··· Data supplied ···
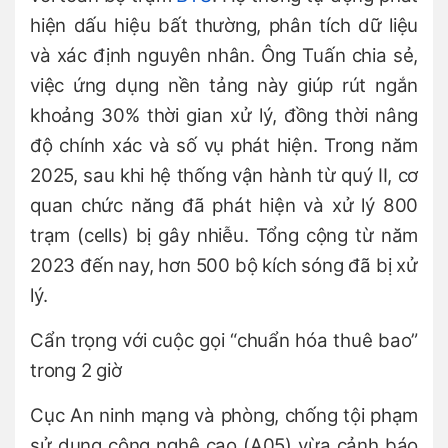
hiện dấu hiệu bất thường, phân tích dữ liệu
và xác định nguyên nhân. Ông Tuấn chia sẻ,
việc ứng dụng nền tảng này giúp rút ngắn
khoảng 30% thời gian xử lý, đồng thời nâng
độ chính xác và số vụ phát hiện. Trong năm
2025, sau khi hệ thống vận hành từ quý II, cơ
quan chức năng đã phát hiện và xử lý 800
trạm (cells) bị gây nhiễu. Tổng cộng từ năm
2023 đến nay, hơn 500 bộ kích sóng đã bị xử
lý.
Cẩn trọng với cuộc gọi “chuẩn hóa thuê bao”
trong 2 giờ
Cục An ninh mạng và phòng, chống tội phạm
sử dụng công nghệ cao (A05) vừa cảnh báo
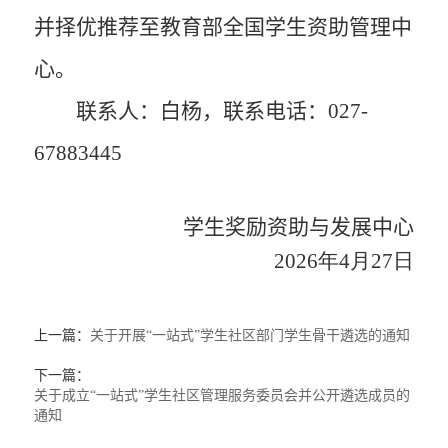
并择优推荐至教育部全国学生资助管理中
心。
联系人：白杨，联系电话：027-
67883445
学生奖励资助与发展中心
2026年
4
月
27
日
上一篇：
关于开展“一站式”学生社区部门学生骨干遴选的通知
下一篇：
关于成立“一站式”学生社区管理服务委员会并公开遴选成员的
通知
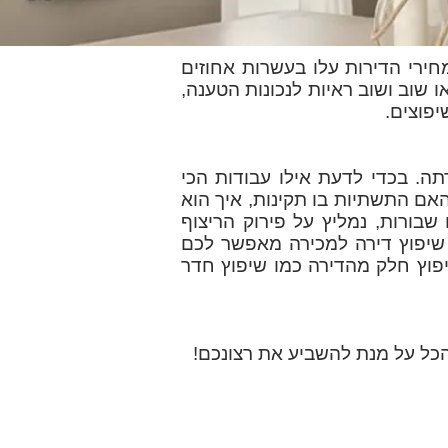
מחירי הדירות עלו בעשרות אחוזים
 שוב ושוב ראיות לנכונות הטענה,
פוצים.
תה. בכדי לדעת אילו עבודות הכי
אם התשתיות בו תקינות, איך הוא
שבורות, נמליץ על פירוק הריצוף
. שיפוץ דירה למכירה מאפשר לכם
פוץ חלק מהדירה כמו שיפוץ חדר
הכל על מנת להשביע את רצונכם!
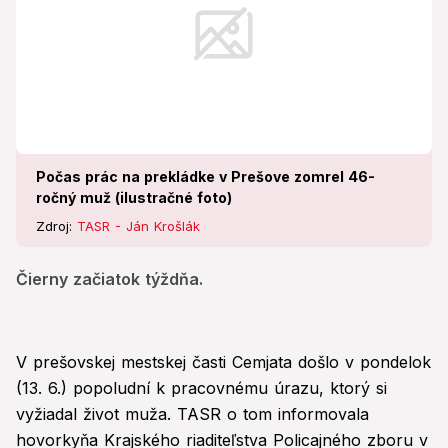
Počas prác na prekládke v Prešove zomrel 46-
ročný muž (ilustračné foto)
Zdroj:
TASR - Ján Krošlák
Čierny začiatok týždňa.
V prešovskej mestskej časti Cemjata došlo v pondelok
(13. 6.) popoludní k pracovnému úrazu, ktorý si
vyžiadal život muža. TASR o tom informovala
hovorkyňa Krajského riaditeľstva Policajného zboru v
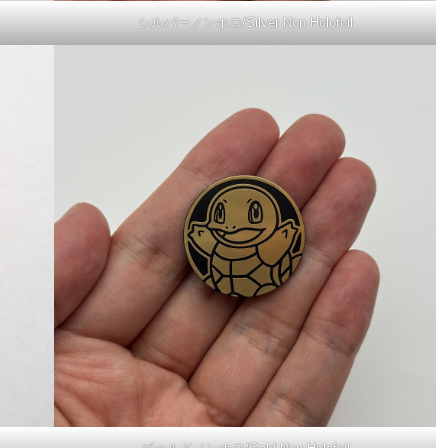
シルバーノンホロ/Silver Non Holofoil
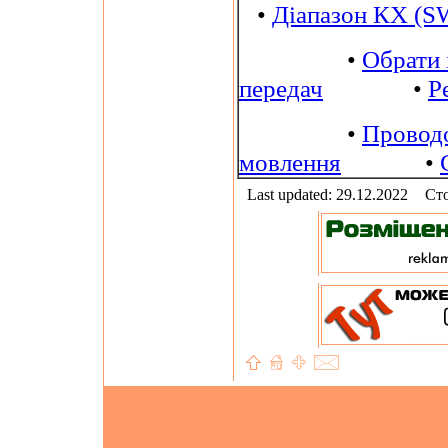
•
Діапазон КХ (S
•
Обрати 
передач
•
Р
•
Провод
мовлення
•
Last updated: 29.12.2022
Сто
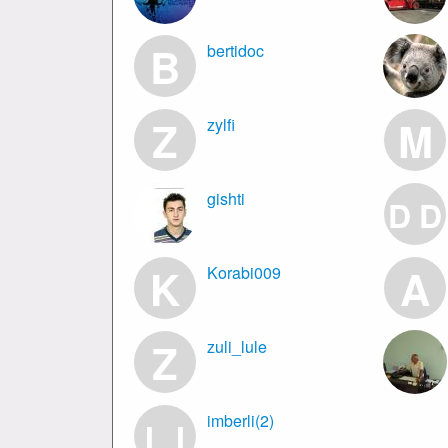
B
bertidoc
Z
M
zylfi
gishti
D
D
K
A
Korabi009
Z
zuli_lule
imberli(2)
I
I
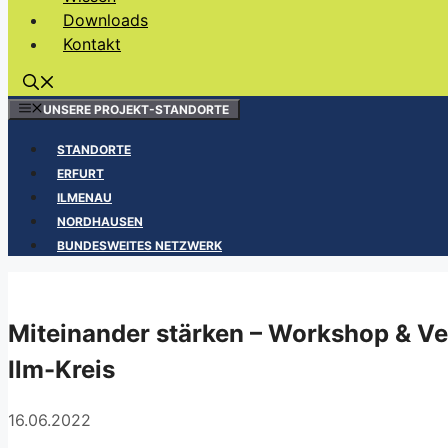
Downloads
Kontakt
UNSERE PROJEKT-STANDORTE
STANDORTE
ERFURT
ILMENAU
NORDHAUSEN
BUNDESWEITES NETZWERK
Miteinander stärken – Workshop & Ve
Ilm-Kreis
16.06.2022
···
▶ **What to do**
Look through the entries. Copy out each line with "TASR" in it.

▶ **Response box**
TASR - Ján Krošlák
vyžiadal život muža. TASR o tom informovala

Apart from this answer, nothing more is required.